The price surge didn’t stop there. Bitcoin, for example, rose from US$4,000 and didn’t stop climbing until it reached US$12,000 in the middle of August. Other coins followed the upward pattern, making the Black Thursday phenomenon a mere memory.
Today, Bitcoin’s price remains beyond the US$10,000 mark and steadily remains at US$11,000, Ethereum hovers in the US$300-400 territory while Litecoin rose to its peak this year at almost US$70.
Higher traffic in exchange sites
While traditional markets are taking hit after hit, cryptocurrencies are going through a bullish run. One of the possible reasons behind this is the rapid increase in traffic in exchange sites. Not only did this happen in countries famous for accepting cryptos such as Japan and the United States but also in developing countries like India, Malaysia and Nigeria. This signifies a more widespread adoption of cryptocurrencies.
While people remain locked indoors, many have delved into the world of cryptocurrencies in search of alternative ways to invest their money. With the downfall of economies and weakening of fiat currencies, cryptocurrencies proved to be the better alternative it was promised to be.

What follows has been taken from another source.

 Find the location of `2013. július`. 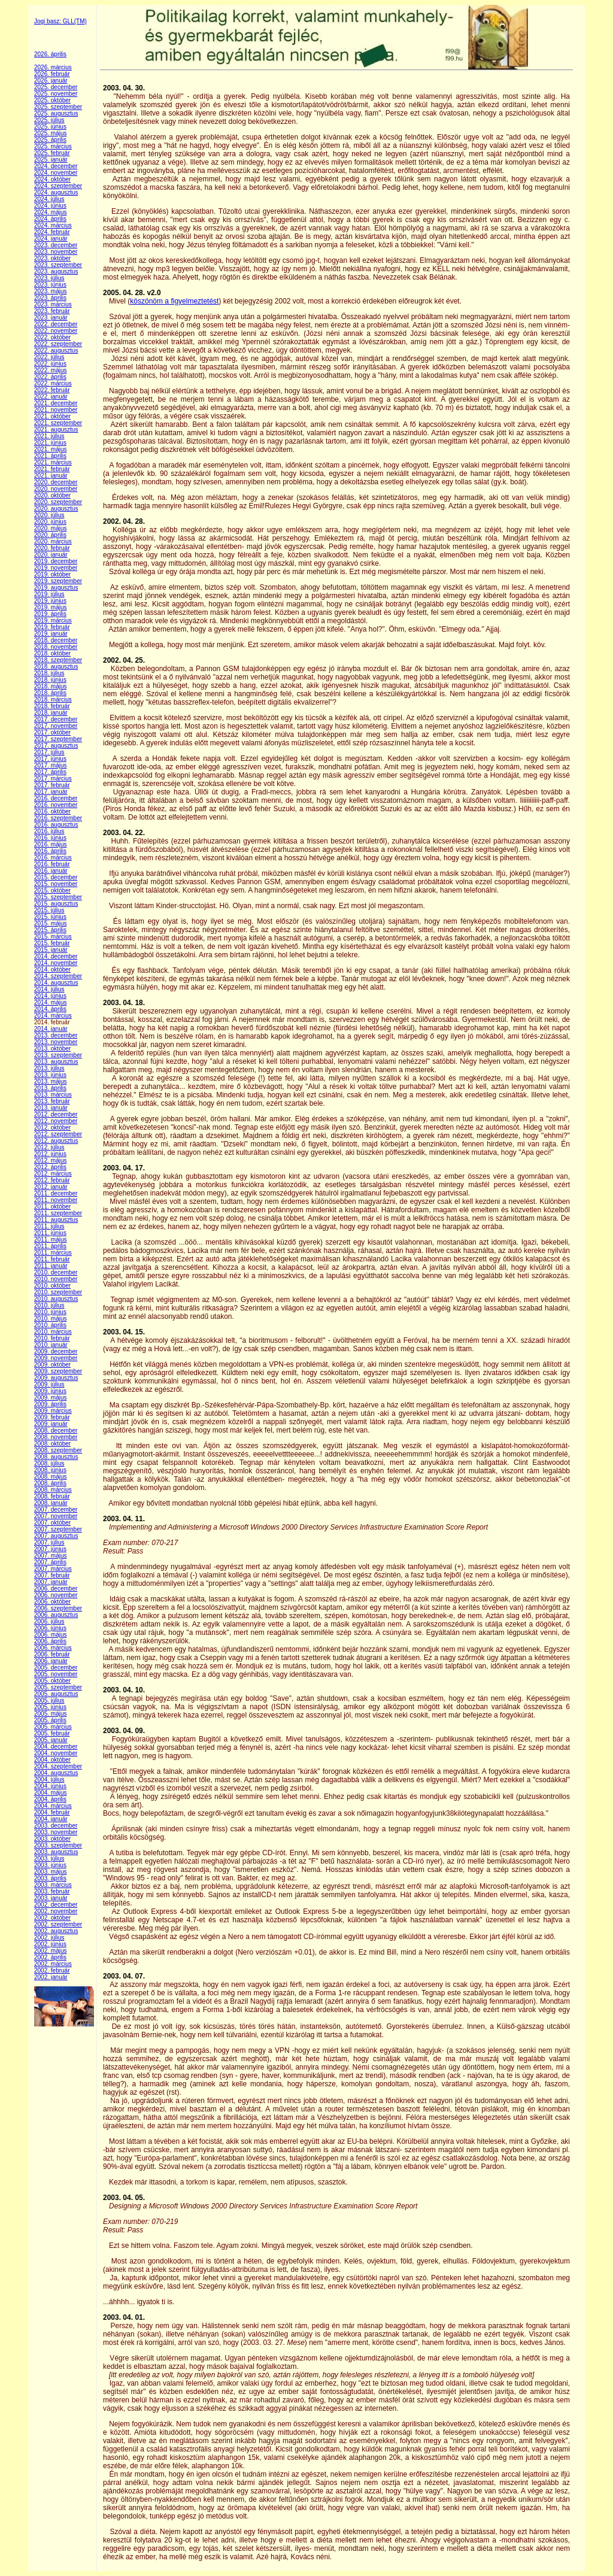 2013. július is located at coordinates (49, 1068).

A surge in institutional demand
As the world learns to adapt to the ‘new normal’, more and more people and institutions are opening the doors to the world of crypto. It’s great that individuals are buying their fair share of crypto, but what’s even greater is institutional investors finally trying their hand in crypto. This is largely beneficial to the whole market since big investors have a huge influence over the general public.
Rise of stablecoins
Lots of people are turning cashless to lessen physical contact and exchanges as a safety precaution. Credit or debit cards are the usual methods but for those who don’t have bank accounts or can’t go through the laborious Know Your Customer process, cryptocurrencies prove to be a better alternative. And with the safety and security blockchain technology provides for cryptocurrencies, it’s clear that it’s not just an investment asset but a medium for everyday transactions.

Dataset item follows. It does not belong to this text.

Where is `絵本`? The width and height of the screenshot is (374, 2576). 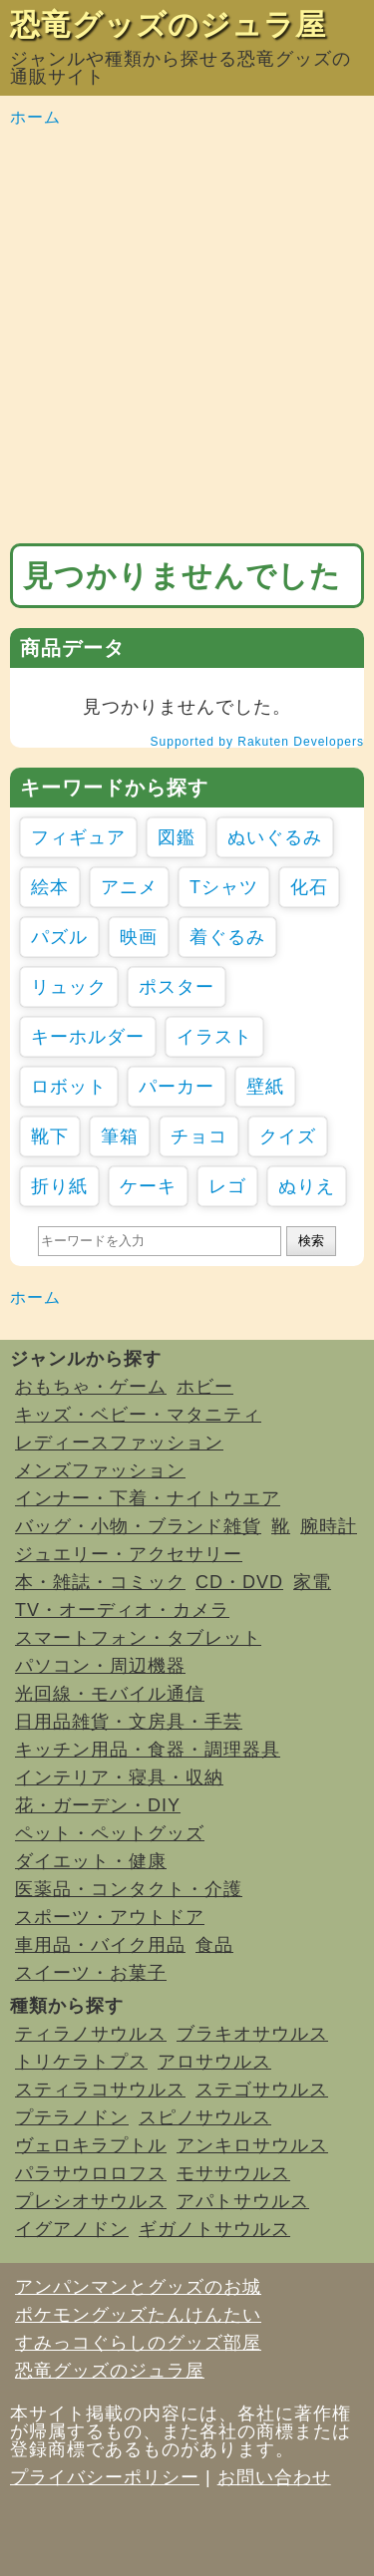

For beginners, stablecoins are a great entry point to the world of crypto. Compared to Bitcoin and other altcoins, stablecoins are not as volatile since their prices are pegged to fiat currencies. For example, Tether mirrors the price of US dollars. Among other cryptocurrencies, stablecoins especially rose in popularity and demand during the pandemic which led to Tether (USDT) becoming the third-largest cryptocurrency in terms of market capitalization.
The future of money
Cryptocurrencies have proved themselves resilient in times of crisis just as they were meant to be. With the global pandemic still doing damage to the world economy, cryptocurrencies are here to aid by providing a decentralized money system.